Transcribed page contents
# # # # #

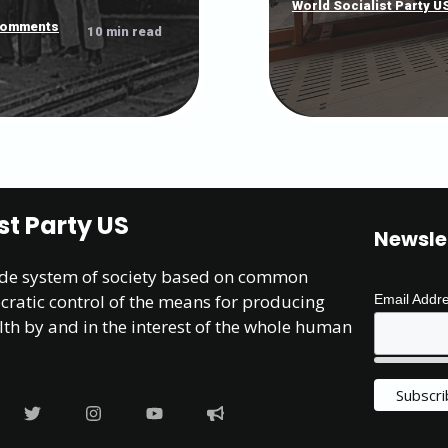
World Socialist Party U
comments
10 min read
st Party US
Newsle
ide system of society based on common
atic control of the means for producing
Email Addr
lth by and in the interest of the whole human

# # # # #

__TASK PROMPT__
Transcribe all the lines above exactly; any image among them is skipped.

__ANSWER SPACE__
World Socialist Party U
comments
10 min read
st Party US
Newsle
ide system of society based on common
atic control of the means for producing
Email Addr
lth by and in the interest of the whole human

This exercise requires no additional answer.